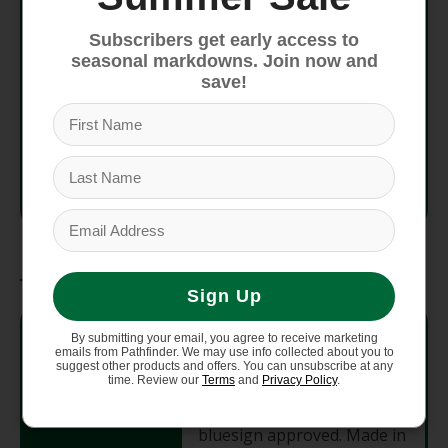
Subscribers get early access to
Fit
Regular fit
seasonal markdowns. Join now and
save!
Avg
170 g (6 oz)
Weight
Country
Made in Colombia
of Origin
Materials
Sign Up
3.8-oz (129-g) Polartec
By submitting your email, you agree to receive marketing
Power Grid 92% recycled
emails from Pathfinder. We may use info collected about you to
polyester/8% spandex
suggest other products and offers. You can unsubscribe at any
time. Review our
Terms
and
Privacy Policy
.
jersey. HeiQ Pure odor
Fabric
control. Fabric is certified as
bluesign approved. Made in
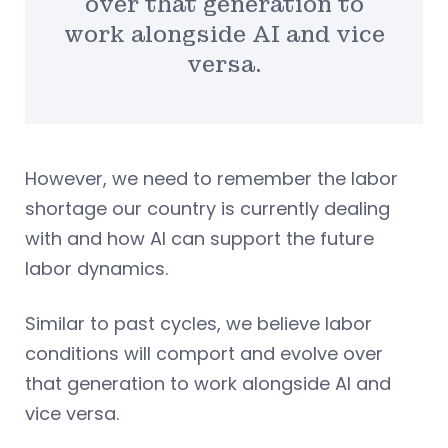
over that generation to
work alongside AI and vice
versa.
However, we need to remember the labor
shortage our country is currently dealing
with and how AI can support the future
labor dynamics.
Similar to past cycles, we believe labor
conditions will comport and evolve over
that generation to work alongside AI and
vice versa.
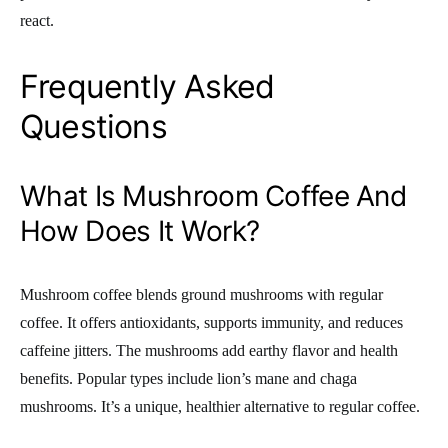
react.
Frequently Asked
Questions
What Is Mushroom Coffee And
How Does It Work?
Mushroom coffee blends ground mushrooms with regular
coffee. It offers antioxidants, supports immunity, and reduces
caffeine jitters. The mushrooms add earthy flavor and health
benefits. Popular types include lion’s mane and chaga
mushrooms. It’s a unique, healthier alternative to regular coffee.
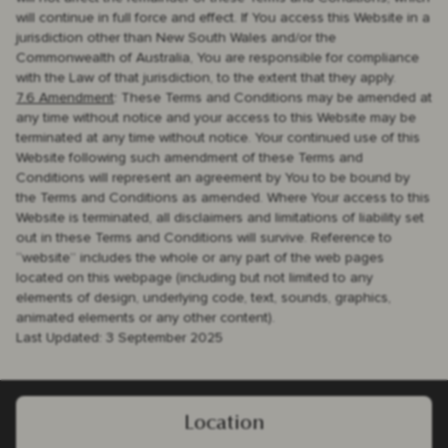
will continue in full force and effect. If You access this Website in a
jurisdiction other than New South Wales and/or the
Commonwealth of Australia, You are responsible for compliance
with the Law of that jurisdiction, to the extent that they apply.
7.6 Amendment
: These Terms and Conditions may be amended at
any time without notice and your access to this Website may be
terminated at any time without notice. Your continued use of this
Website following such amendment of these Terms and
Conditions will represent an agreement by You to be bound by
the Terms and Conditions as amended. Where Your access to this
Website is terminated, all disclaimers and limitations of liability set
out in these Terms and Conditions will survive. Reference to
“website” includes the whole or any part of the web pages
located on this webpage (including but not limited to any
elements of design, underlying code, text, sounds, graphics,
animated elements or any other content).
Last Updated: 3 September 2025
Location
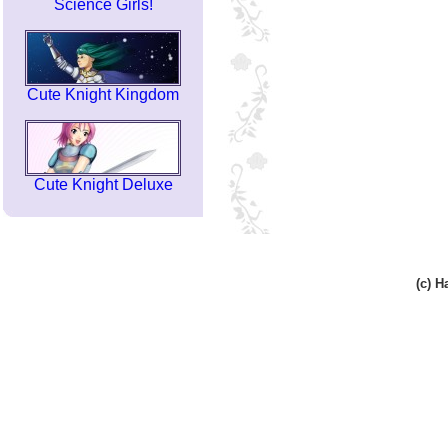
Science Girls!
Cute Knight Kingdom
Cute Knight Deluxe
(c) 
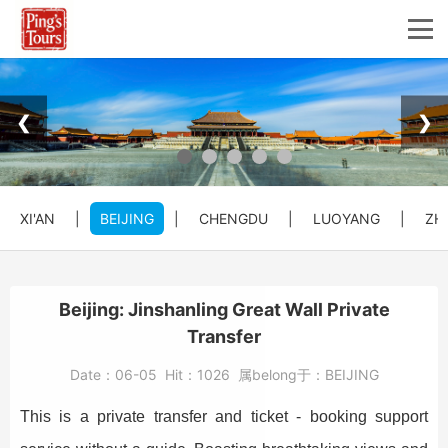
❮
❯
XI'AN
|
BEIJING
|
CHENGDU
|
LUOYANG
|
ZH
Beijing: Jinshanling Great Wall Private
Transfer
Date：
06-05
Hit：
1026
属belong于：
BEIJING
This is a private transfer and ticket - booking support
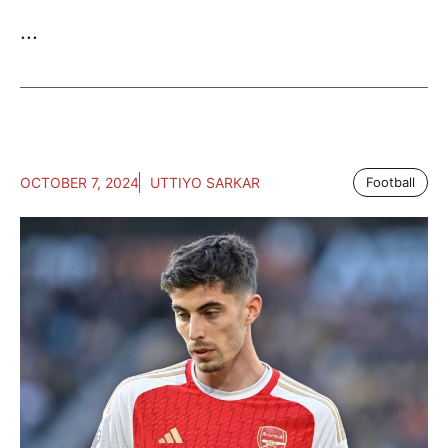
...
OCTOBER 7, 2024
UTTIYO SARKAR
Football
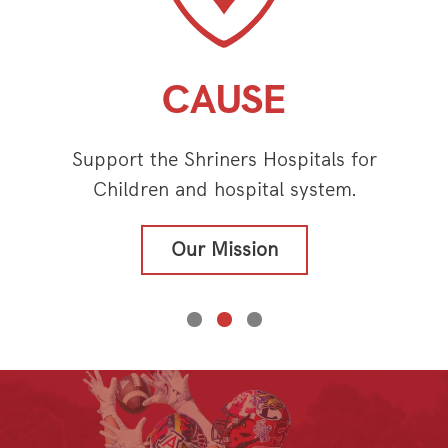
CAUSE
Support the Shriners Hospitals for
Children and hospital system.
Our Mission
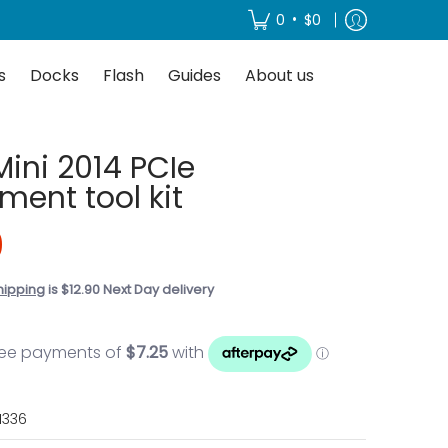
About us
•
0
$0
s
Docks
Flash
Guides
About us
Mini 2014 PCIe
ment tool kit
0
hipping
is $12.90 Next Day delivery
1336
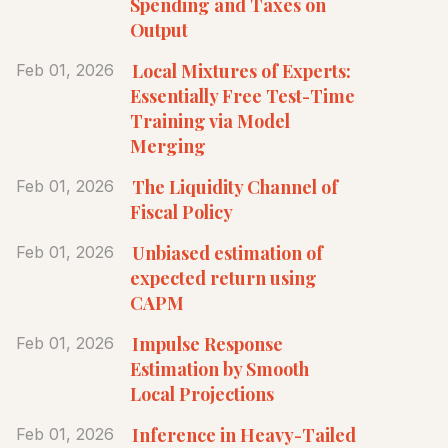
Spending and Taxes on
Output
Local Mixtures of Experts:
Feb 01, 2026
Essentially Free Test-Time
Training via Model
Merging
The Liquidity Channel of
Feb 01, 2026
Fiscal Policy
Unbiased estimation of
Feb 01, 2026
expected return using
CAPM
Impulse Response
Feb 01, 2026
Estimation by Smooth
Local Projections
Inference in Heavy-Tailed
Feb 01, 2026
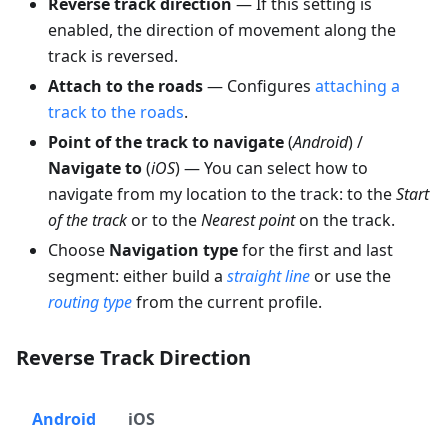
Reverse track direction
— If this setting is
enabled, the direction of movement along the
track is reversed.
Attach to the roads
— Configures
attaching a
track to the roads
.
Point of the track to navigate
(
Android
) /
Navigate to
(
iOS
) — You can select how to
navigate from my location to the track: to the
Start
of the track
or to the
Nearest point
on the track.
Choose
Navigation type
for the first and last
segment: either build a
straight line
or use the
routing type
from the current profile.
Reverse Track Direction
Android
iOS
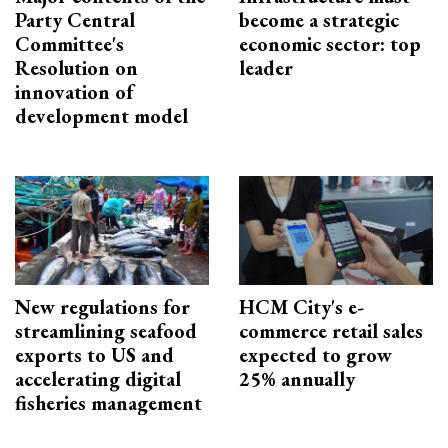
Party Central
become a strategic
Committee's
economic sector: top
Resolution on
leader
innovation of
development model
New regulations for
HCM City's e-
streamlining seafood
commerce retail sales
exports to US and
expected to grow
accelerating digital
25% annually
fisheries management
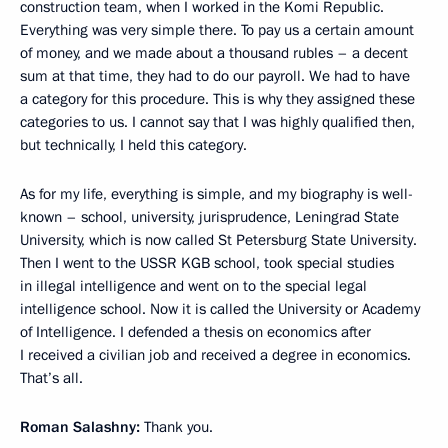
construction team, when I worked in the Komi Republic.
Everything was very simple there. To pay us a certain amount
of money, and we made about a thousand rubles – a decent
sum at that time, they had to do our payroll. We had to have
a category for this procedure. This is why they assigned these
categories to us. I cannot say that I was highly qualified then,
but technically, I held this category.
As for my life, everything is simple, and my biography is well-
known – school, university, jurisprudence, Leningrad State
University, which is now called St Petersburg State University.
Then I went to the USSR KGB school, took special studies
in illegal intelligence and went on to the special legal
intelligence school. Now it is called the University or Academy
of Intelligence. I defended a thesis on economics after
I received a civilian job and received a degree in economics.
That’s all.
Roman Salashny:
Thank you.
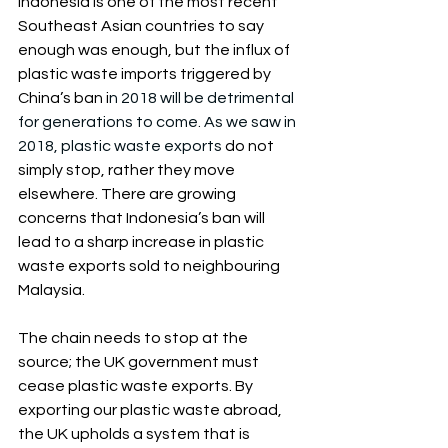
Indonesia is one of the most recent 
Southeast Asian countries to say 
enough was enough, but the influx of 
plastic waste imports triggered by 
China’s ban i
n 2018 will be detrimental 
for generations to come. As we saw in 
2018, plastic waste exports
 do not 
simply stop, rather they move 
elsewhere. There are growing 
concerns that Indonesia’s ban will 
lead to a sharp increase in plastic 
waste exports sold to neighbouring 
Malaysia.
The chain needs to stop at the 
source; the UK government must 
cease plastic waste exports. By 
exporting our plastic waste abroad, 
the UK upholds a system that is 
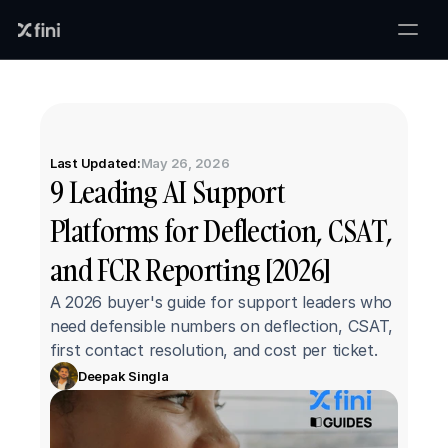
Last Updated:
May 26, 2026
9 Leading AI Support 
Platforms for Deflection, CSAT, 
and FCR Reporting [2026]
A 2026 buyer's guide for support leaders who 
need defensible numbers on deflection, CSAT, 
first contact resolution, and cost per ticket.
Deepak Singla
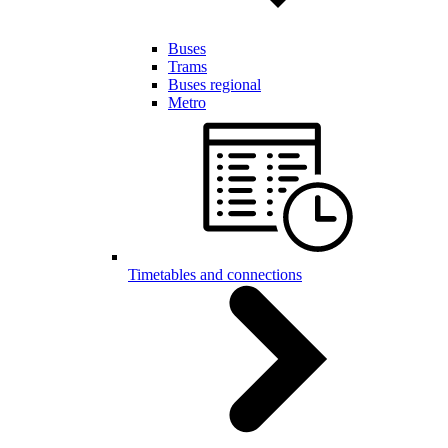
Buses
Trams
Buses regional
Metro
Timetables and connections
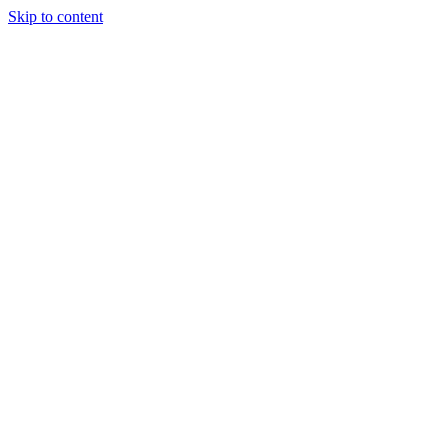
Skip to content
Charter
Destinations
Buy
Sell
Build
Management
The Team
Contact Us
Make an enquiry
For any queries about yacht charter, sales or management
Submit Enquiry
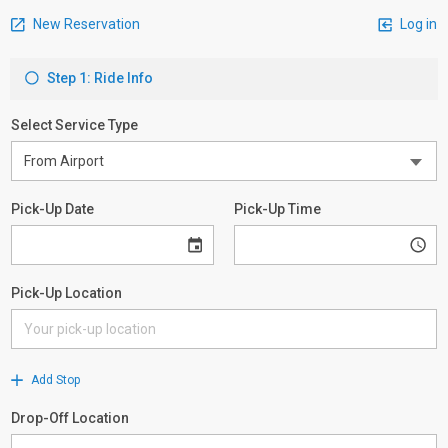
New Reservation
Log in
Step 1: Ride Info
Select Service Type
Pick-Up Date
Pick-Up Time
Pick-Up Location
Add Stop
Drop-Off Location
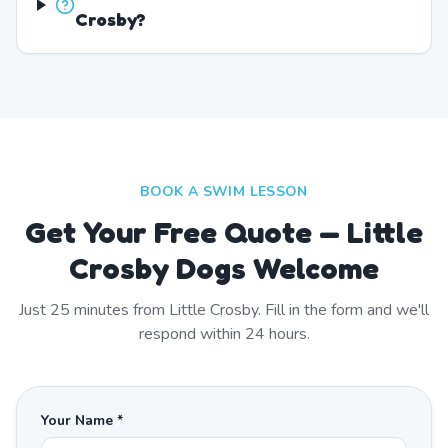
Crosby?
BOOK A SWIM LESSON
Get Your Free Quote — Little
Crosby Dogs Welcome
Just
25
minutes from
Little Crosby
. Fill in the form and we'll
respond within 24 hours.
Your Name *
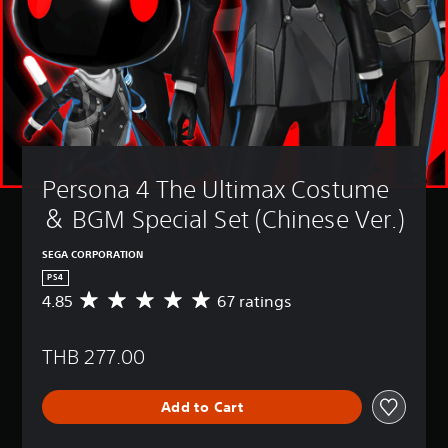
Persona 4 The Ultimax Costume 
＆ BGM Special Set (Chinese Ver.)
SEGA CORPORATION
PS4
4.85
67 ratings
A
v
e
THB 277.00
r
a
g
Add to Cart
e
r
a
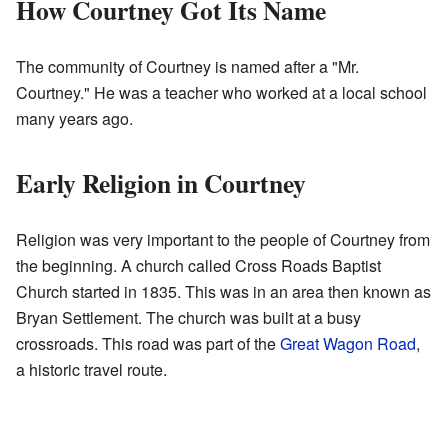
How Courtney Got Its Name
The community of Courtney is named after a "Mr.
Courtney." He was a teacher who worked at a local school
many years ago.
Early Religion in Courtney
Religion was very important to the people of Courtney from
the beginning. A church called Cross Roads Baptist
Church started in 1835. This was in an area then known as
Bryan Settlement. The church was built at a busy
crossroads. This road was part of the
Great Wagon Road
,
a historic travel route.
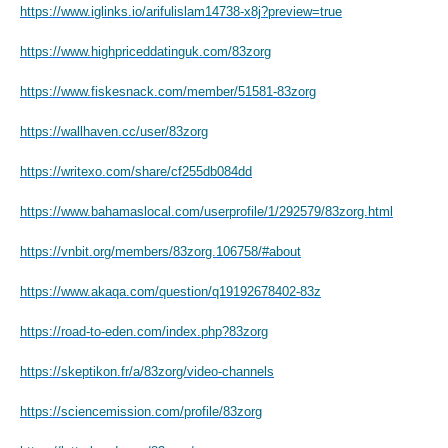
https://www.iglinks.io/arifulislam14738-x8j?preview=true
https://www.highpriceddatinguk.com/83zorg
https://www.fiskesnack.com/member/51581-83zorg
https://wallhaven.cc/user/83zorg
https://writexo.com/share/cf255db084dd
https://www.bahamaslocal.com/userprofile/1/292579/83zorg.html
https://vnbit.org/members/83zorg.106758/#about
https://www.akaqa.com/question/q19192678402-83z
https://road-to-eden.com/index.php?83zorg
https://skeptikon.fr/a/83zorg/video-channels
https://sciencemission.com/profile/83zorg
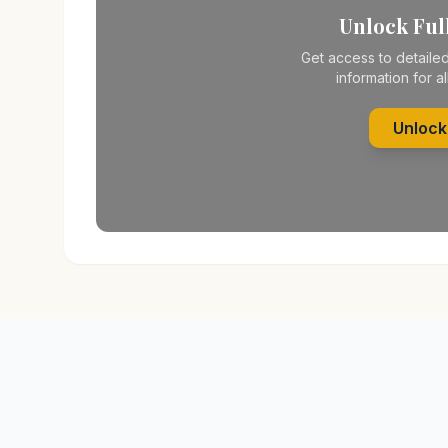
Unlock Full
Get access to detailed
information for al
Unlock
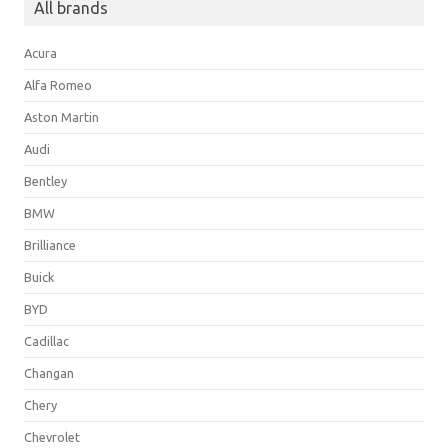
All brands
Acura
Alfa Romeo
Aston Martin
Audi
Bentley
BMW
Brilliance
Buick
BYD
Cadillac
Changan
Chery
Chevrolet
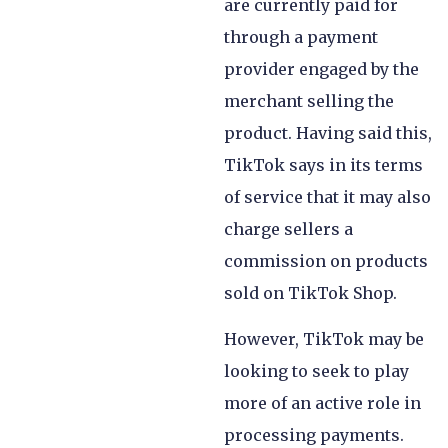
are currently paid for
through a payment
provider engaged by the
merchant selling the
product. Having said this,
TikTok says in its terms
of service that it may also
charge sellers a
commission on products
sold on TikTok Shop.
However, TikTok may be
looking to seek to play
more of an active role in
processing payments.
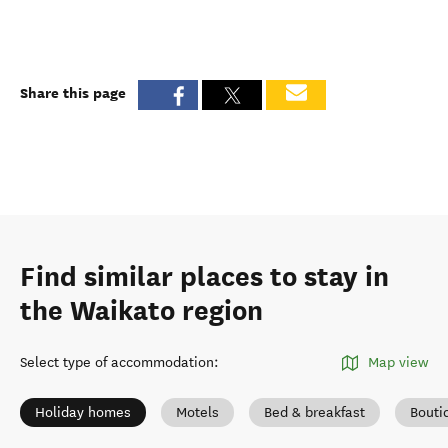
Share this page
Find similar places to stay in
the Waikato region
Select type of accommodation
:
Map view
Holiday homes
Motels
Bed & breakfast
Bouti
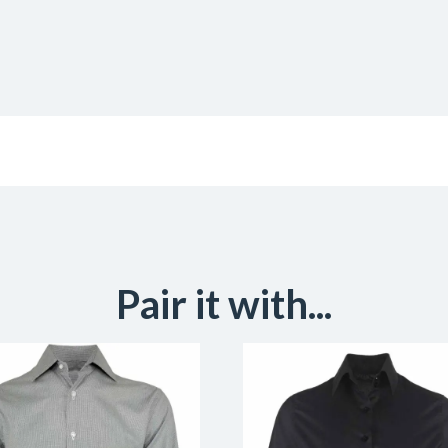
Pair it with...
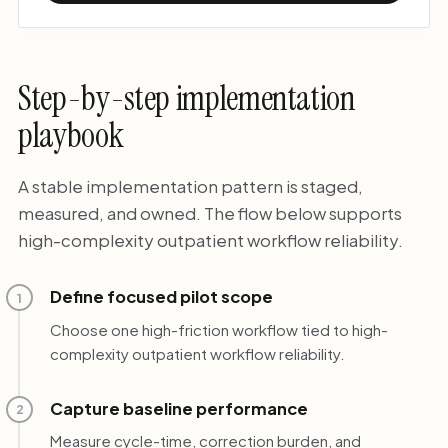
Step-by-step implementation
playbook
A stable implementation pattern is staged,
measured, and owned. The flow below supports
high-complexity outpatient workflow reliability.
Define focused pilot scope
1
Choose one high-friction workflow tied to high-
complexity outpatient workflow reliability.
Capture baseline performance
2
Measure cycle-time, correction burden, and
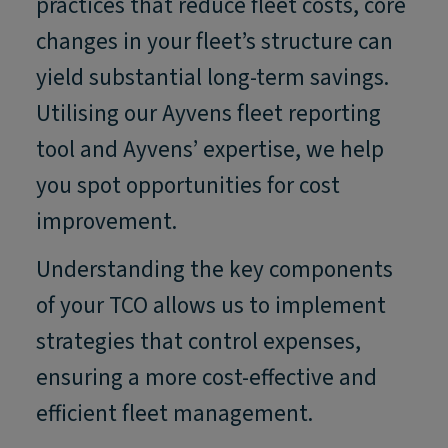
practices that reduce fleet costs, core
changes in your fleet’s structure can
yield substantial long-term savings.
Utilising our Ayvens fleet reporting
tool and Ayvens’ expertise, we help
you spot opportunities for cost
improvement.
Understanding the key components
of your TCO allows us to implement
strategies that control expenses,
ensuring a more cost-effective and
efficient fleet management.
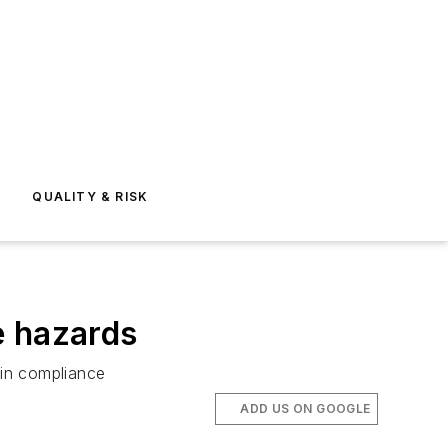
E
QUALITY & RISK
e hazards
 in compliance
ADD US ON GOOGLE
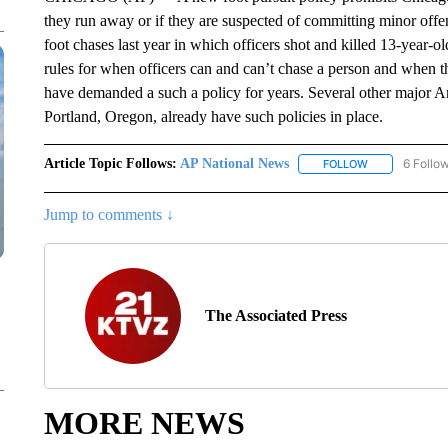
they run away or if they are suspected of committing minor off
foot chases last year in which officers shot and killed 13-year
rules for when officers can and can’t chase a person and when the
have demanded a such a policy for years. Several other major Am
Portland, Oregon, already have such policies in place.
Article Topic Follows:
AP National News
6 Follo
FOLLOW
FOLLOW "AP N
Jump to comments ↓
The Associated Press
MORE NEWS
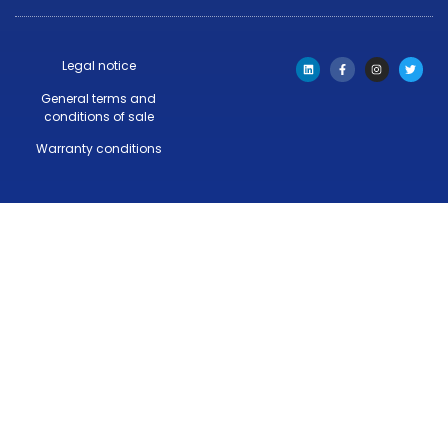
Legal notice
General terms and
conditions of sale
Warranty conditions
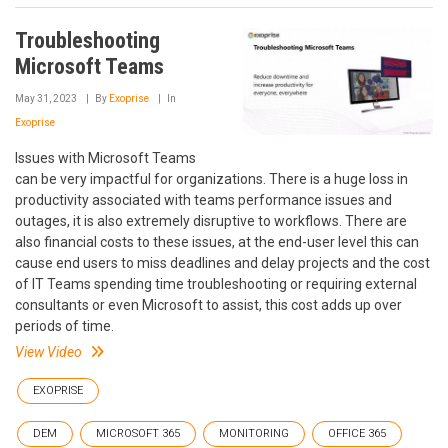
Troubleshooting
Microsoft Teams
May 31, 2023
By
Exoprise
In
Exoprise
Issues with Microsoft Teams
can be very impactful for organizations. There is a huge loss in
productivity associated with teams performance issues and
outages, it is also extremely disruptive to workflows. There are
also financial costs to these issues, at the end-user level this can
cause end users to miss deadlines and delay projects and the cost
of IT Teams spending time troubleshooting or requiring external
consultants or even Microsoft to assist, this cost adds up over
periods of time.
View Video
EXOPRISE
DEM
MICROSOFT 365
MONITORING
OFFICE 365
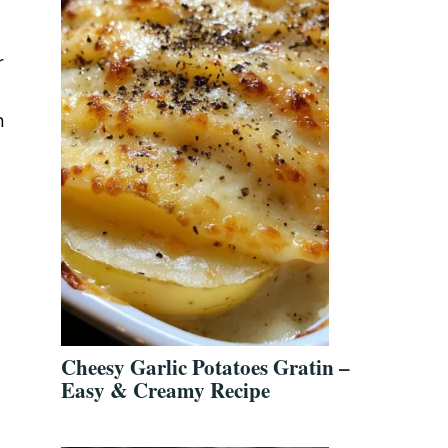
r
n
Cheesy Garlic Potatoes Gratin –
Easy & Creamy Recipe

Exercise details » The line holding "Find similar places to stay in" starts the copy and the line holding "also financial costs" ends it. Repeat those two lines above and all between them exactly, leaving out pictures.

Response »
Find similar places to stay in
the Waikato region
Select type of accommodation
:
Map view
Holiday homes
Motels
Bed & breakfast
Bouti
Pair it with...
Step-by-step implementation
playbook
A stable implementation pattern is staged,
measured, and owned. The flow below supports
high-complexity outpatient workflow reliability.
Define focused pilot scope
1
Choose one high-friction workflow tied to high-
complexity outpatient workflow reliability.
Capture baseline performance
2
Measure cycle-time, correction burden, and
practices that reduce fleet costs, core
changes in your fleet’s structure can
yield substantial long-term savings.
Utilising our Ayvens fleet reporting
tool and Ayvens’ expertise, we help
you spot opportunities for cost
improvement.
Understanding the key components
of your TCO allows us to implement
strategies that control expenses,
ensuring a more cost-effective and
efficient fleet management.
E
QUALITY & RISK
e hazards
 in compliance
ADD US ON GOOGLE
they run away or if they are suspected of committing minor off
foot chases last year in which officers shot and killed 13-year
rules for when officers can and can’t chase a person and when the
have demanded a such a policy for years. Several other major Am
Portland, Oregon, already have such policies in place.
Article Topic Follows:
AP National News
6 Follo
FOLLOW
FOLLOW "AP N
Jump to comments ↓
The Associated Press
MORE NEWS
Legal notice
General terms and
conditions of sale
Warranty conditions
Troubleshooting
Microsoft Teams
May 31, 2023
By
Exoprise
In
Exoprise
Issues with Microsoft Teams
can be very impactful for organizations. There is a huge loss in
productivity associated with teams performance issues and
outages, it is also extremely disruptive to workflows. There are
also financial costs to these issues, at the end-user level this can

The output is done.